BEGIN Record extracts

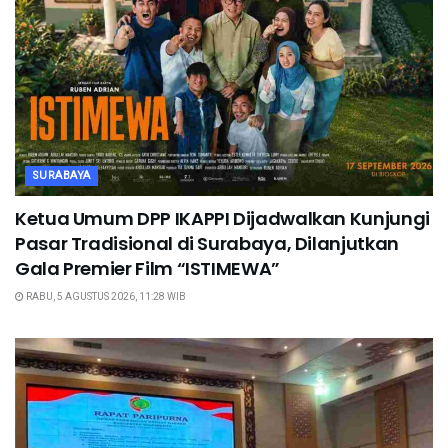
SURABAYA
Ketua Umum DPP IKAPPI Dijadwalkan Kunjungi
Pasar Tradisional di Surabaya, Dilanjutkan
Gala Premier Film “ISTIMEWA”
RABU, 5 AGUSTUS 2026, 11:28 WIB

END Record extracts

* Your instructions: Render all entries verbatim, excluding any pictures they hold.

* Task result:
SURABAYA
Ketua Umum DPP IKAPPI Dijadwalkan Kunjungi
Pasar Tradisional di Surabaya, Dilanjutkan
Gala Premier Film “ISTIMEWA”
RABU, 5 AGUSTUS 2026, 11:28 WIB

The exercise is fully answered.